Futures Slip After Apple, Amazon Results Reignite Supply, Labor Woes

Futures Slip After Apple, Amazon Results Reignite Supply, Labor Woes
People are seen on Wall Street outside the New York Stock Exchange (NYSE) in New York, on March 19, 2021. (Brendan McDermid/Reuters)
Reuters
10/29/2021
Updated:
10/29/2021

The S&P 500 and the Nasdaq indexes looked set to drop from record highs on Friday, as results from mega-cap firms Apple and Amazon.com reignited concerns of labor and supply shortages that have been at the forefront of this quarterly earnings season.

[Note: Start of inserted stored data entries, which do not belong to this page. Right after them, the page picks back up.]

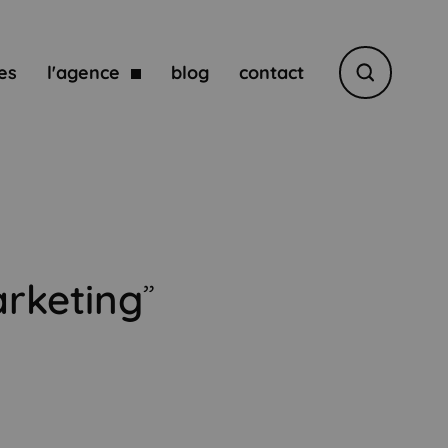
es
l'agence
blog
contact
Rechercher
rketing
”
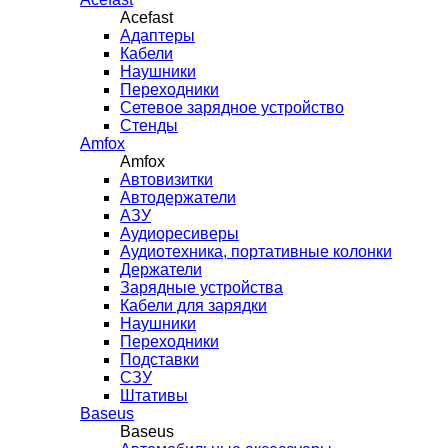
Acefast
Адаптеры
Кабели
Наушники
Переходники
Сетевое зарядное устройство
Стенды
Amfox
Amfox
Автовизитки
Автодержатели
АЗУ
Аудиоресиверы
Аудиотехника, портативные колонки
Держатели
Зарядные устройства
Кабели для зарядки
Наушники
Переходники
Подставки
СЗУ
Штативы
Baseus
Baseus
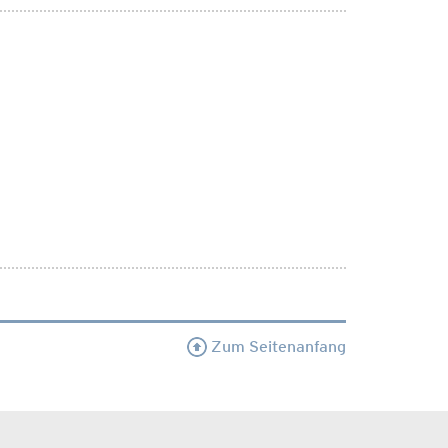
Zum Seitenanfang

Market participants have been closely watching how corporate America navigates through these challenges along with concerns about rising inflation, after largely upbeat earnings reports so far helped investors look past a mixed batch of macro-economic data.

Apple slipped 3.5 percent in premarket trading after the iPhone maker warned the impact of supply chain disruptions will be even worse during the current holiday sales quarter, after supply woes cost $6 billion in sales in the last quarter.

Amazon.com Inc. dropped 4.8 percent after the world’s largest online retailer forecast downbeat holiday-quarter sales, as higher pay to attract workers and other operational disruptions diminish the company’s windfall from online shopping.

Starbucks Corp. fell 4.7 percent after the coffee chain expects fiscal 2022 operating margin to be ~17 percent, below its long-term target, due to inflation and investments.

Focus is now on readings on U.S. consumer spending and the Federal Reserve’s preferred inflation gauge, the core PCE price index, due at 8:30 a.m. ET, for clues on the health of the economy ahead of the central bank’s policy meeting next week.

“(The data) will carry rather more weight with markets. High prints may see the Fed taper trade priced into the end of the week, with stocks lower, especially above the one-two punch from Apple and Amazon,” said Jeffrey Halley, senior market analyst, Asia Pacific, OANDA.

“Some actual concrete progress on the U.S. spending bills instead of empty rhetoric could give a pleasant boost to markets in the end of the week as well.”

U.S. President Joe Biden was dealt a setback on Thursday as the House of Representatives abandoned plans for a vote on an infrastructure bill with progressives seeking more time to consider his call for a separate $1.75 trillion plan for social initiatives.

At 6:44 a.m. ET, Dow e-minis were down 51 points, or 0.14 percent, S&P 500 e-minis were down 23 points, or 0.5 percent, and Nasdaq 100 e-minis were down 144.25 points, or 0.92 percent.

For the week, S&P 500 has gained nearly 1.1 percent, while the tech-heavy Nasdaq has risen 2.4 percent.

Analysts expect profits for S&P 500 companies to grow 38.6 percent year-on-year in the third quarter, up from an expected 29.4 percent rise at the start of the earnings season, according to data from Refinitiv.

Chevron Corp. rose 1.9 percent after the oil major posted its highest quarterly profit in eight years.

Its peer Exxon Mobil also edged higher ahead of its earnings report before the opening bell.

Western Digital Corp. tumbled 11.1 percent after the storage hardware maker forecast downbeat second-quarter profit and revenue.